The prison has become infamous for multiple human rights violations, ignoring prisoners’ right to trial and has run behind a veil of secrecy and stark legislation since its inception in 2002. Though the prison holds some of America’s most dangerous enemies, the policies of the Bush administration under the Patriot Act need to be reexamined and Guantanamo should be closed. 
Obama has voiced his plan to close the controversial prison during his tenure in the White House, but has been met with opposition from Congress. During deliberations on the matter Thursday, Sen. Lindsey Graham (R-S.C.) said “the American people do not want … to bring these crazy bastards that want to kill us all to the United States,”
saying the prison is a “satisfactory answer to the problem of terrorism.”
It is this type of propagandist fear-mongering that followed the 9/11 attacks that led to the creation of Guantanamo Bay outside of the public eye and off of American soil. Because the U.S. feared terrorism to such an extent, it allow the military to detain hundreds of people without a trial and inhumanely torture them in a quest for answers.

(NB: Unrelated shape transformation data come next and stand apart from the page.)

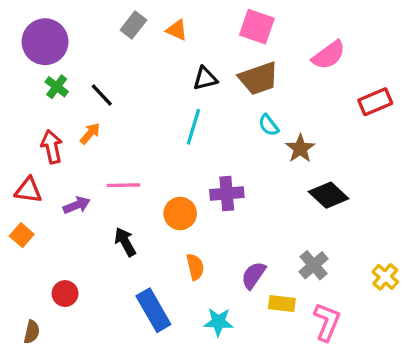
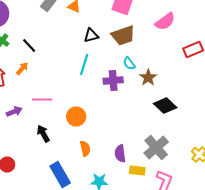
purple cross: (227, 193) -> (113, 81), moved
gray cross: (314, 265) -> (156, 148), size x1.4
purple semicircle: (254, 275) -> (120, 154), turned -42

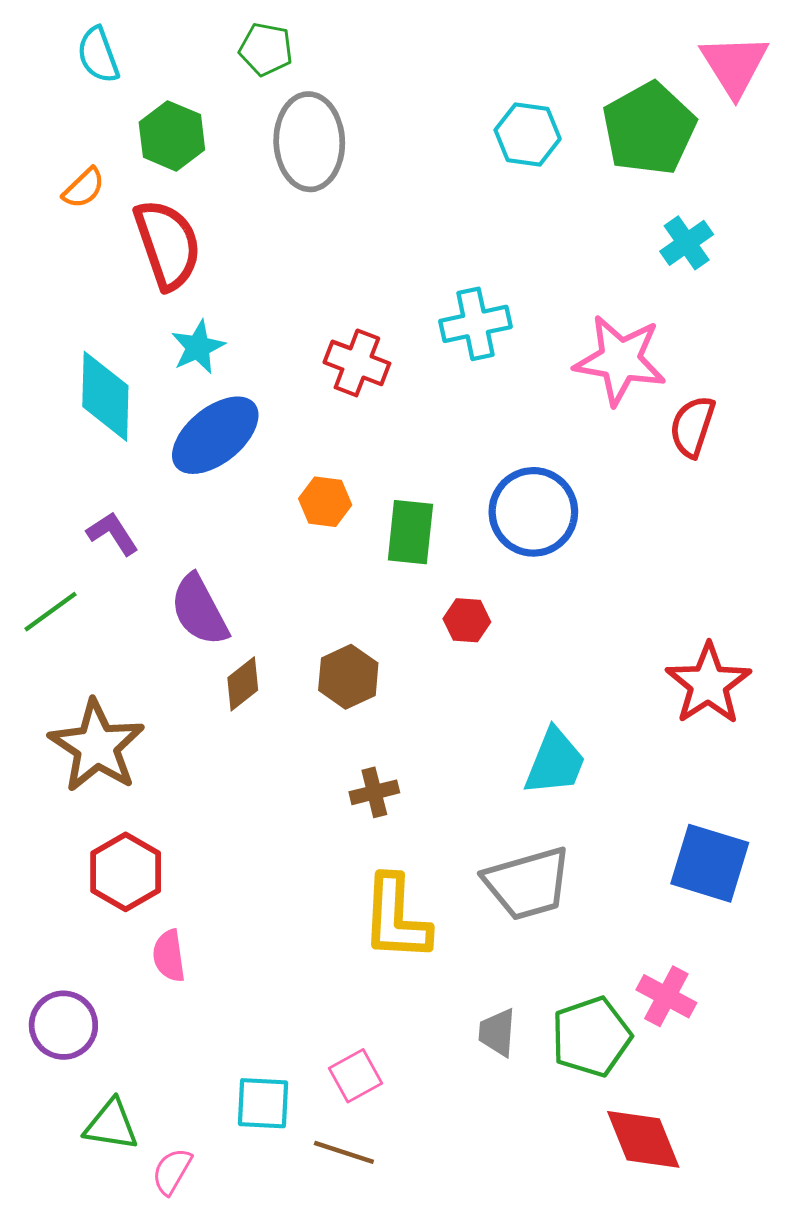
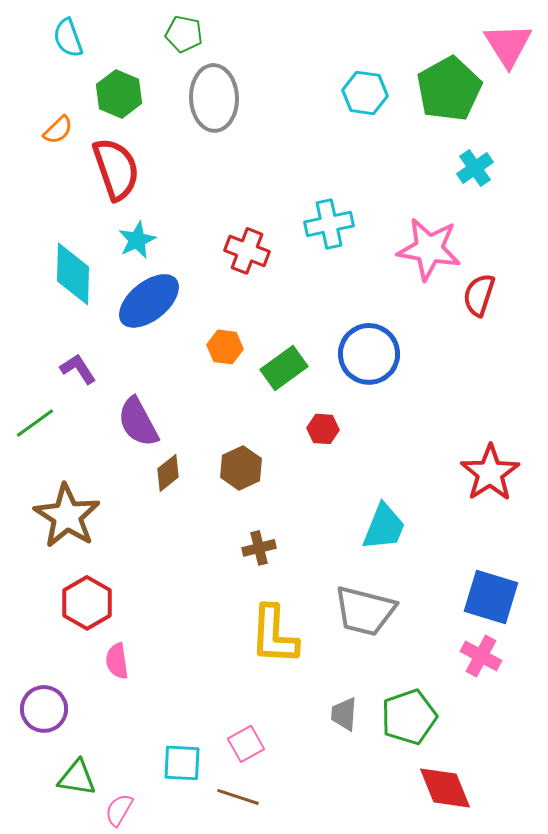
green rectangle: (410, 532) -> (284, 368), turned 48
gray trapezoid: (528, 883) -> (365, 611), turned 30
pink cross: (666, 996) -> (481, 656), moved

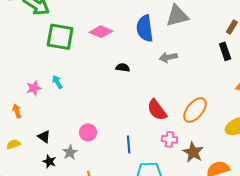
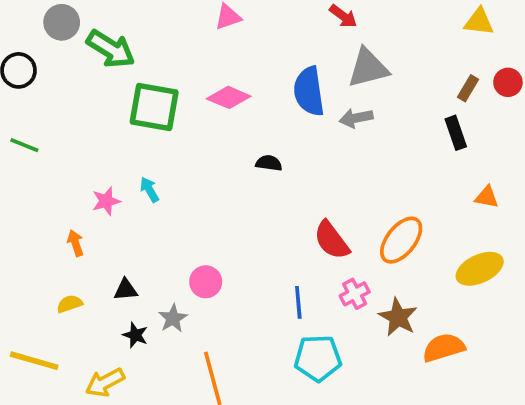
gray arrow: (168, 57) -> (356, 118), moved
black triangle: (44, 137) -> (126, 290), turned -40
pink cross: (169, 139) -> (355, 294), turned -35
blue line: (129, 144) -> (298, 302), moved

When George W. Bush’s administration passed the Patriot Act, it allowed the government to detain individuals it suspected were affiliated with al-Qaida and house them at Guantanamo Bay. According to the New York Times, of the 779 prisoners who have been detained at the military prison, 169 remain and eight have either died of natural causes or committed suicide. The rest were transferred to other countries, including two to the U.S.
Despite the serious nature of the crimes and potentially dangerous affiliations that the detainees at Guantanamo Bay are accused of, they should still be given the access to a trial and treated humanely. Through the military prison, the U.S. should not assume that terrorism is beyond the realm of traditional justice, and should hold itself to a higher standard and give the detainees their day in court as is done for anyone else accused of committing a crime.
Retaining these 169 prisoners at Guantanamo only fuels more anti-American sentiments around the world and is a violation of human rights. The prison should be closed, and with dialogue again at the forefront of discussions, now is the time.